[PROBLEM TO SOLVE]
Please return exactly the lines from the top of the data through the line that contains "temperaturo ali po", and skip all pictures.

[RECORDS FOR THE EXERCISE]

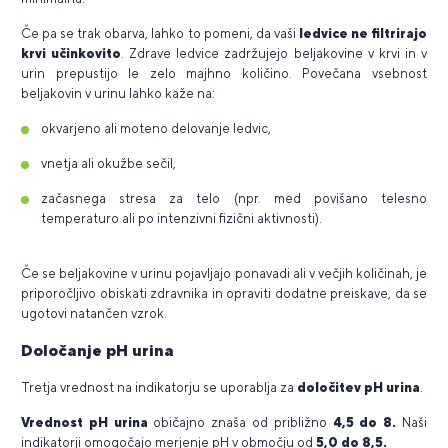
Če pa se trak obarva, lahko to pomeni, da vaši
ledvice ne filtrirajo
krvi učinkovito
. Zdrave ledvice zadržujejo beljakovine v krvi in v
urin prepustijo le zelo majhno količino. Povečana vsebnost
beljakovin v urinu lahko kaže na:
okvarjeno ali moteno delovanje ledvic,
vnetja ali okužbe sečil,
začasnega stresa za telo (npr. med povišano telesno
temperaturo ali po intenzivni fizični aktivnosti).
Če se beljakovine v urinu pojavljajo ponavadi ali v večjih količinah, je
priporočljivo obiskati zdravnika in opraviti dodatne preiskave, da se
ugotovi natančen vzrok.
Določanje pH urina
Tretja vrednost na indikatorju se uporablja za
določitev pH urina
.
Vrednost pH urina
običajno znaša od približno
4,5 do 8.
Naši
indikatorji omogočajo merjenje pH v območju od
5,0 do 8,5.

[RESPONSE AREA]
Če pa se trak obarva, lahko to pomeni, da vaši
ledvice ne filtrirajo
krvi učinkovito
. Zdrave ledvice zadržujejo beljakovine v krvi in v
urin prepustijo le zelo majhno količino. Povečana vsebnost
beljakovin v urinu lahko kaže na:
okvarjeno ali moteno delovanje ledvic,
vnetja ali okužbe sečil,
začasnega stresa za telo (npr. med povišano telesno
temperaturo ali po intenzivni fizični aktivnosti).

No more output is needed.